> [What you will do] Your answer should be the records again, unchanged in wording and free of images.

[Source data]
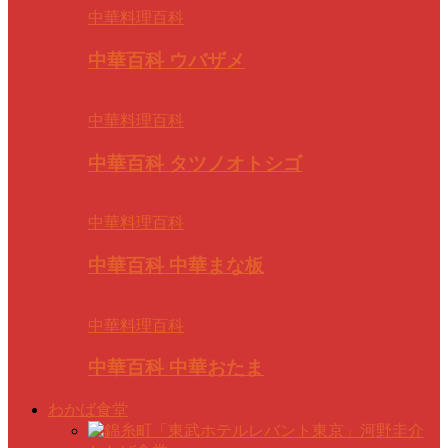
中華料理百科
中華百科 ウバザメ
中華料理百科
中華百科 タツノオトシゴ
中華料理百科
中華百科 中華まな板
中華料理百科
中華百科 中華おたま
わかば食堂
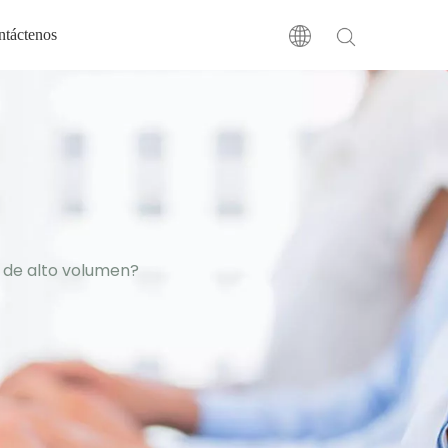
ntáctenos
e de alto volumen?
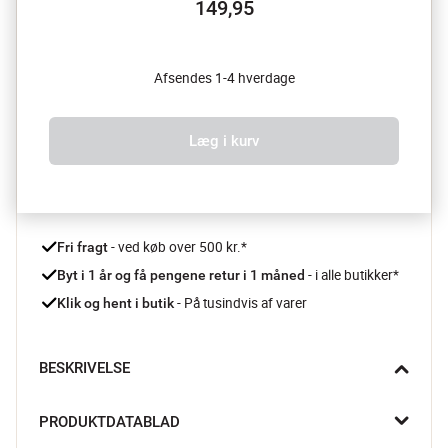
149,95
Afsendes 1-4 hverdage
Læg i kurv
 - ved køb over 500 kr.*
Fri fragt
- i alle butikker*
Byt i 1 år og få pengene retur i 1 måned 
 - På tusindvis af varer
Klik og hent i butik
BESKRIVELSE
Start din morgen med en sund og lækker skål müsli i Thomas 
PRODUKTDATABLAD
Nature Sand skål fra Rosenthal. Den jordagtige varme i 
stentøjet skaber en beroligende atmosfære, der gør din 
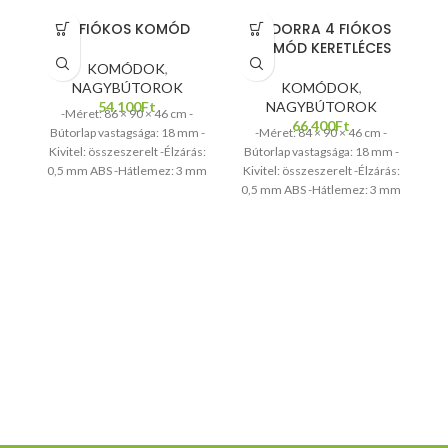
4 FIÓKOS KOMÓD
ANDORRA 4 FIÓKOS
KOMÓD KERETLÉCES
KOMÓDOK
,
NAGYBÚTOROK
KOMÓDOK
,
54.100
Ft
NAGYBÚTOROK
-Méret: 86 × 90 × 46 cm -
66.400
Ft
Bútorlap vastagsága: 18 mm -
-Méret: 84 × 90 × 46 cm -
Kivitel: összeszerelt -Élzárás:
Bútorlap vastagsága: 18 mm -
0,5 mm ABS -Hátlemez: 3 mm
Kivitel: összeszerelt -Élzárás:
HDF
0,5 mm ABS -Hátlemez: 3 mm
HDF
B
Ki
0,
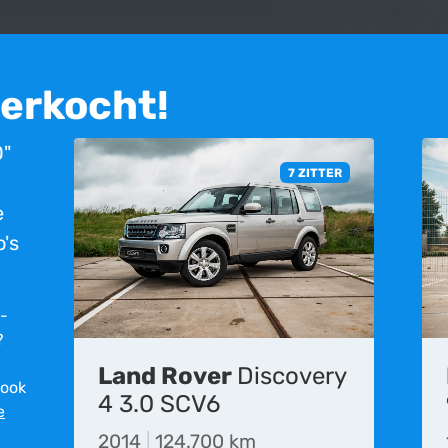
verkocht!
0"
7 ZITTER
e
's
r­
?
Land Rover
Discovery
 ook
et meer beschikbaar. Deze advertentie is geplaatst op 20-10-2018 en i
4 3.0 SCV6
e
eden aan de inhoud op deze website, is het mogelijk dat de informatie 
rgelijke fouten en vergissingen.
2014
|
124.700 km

> [Solution for this problem]
中華料理百科
中華百科 ウバザメ
中華料理百科
中華百科 タツノオトシゴ
中華料理百科
中華百科 中華まな板
中華料理百科
中華百科 中華おたま
わかば食堂
ntáctenos
e de alto volumen?
149,95
Afsendes 1-4 hverdage
Læg i kurv
 - ved køb over 500 kr.*
Fri fragt
- i alle butikker*
Byt i 1 år og få pengene retur i 1 måned 
 - På tusindvis af varer
Klik og hent i butik
BESKRIVELSE
Start din morgen med en sund og lækker skål müsli i Thomas 
PRODUKTDATABLAD
Nature Sand skål fra Rosenthal. Den jordagtige varme i 
stentøjet skaber en beroligende atmosfære, der gør din 
4 FIÓKOS KOMÓD
ANDORRA 4 FIÓKOS
KOMÓD KERETLÉCES
KOMÓDOK
,
NAGYBÚTOROK
KOMÓDOK
,
54.100
Ft
NAGYBÚTOROK
-Méret: 86 × 90 × 46 cm -
66.400
Ft
Bútorlap vastagsága: 18 mm -
-Méret: 84 × 90 × 46 cm -
Kivitel: összeszerelt -Élzárás:
Bútorlap vastagsága: 18 mm -
0,5 mm ABS -Hátlemez: 3 mm
Kivitel: összeszerelt -Élzárás:
HDF
0,5 mm ABS -Hátlemez: 3 mm
HDF
B
Ki
0,
verkocht!
0"
7 ZITTER
e
's
r­
?
Land Rover
Discovery
 ook
et meer beschikbaar. Deze advertentie is geplaatst op 20-10-2018 en i
4 3.0 SCV6
e
eden aan de inhoud op deze website, is het mogelijk dat de informatie 
rgelijke fouten en vergissingen.
2014
|
124.700 km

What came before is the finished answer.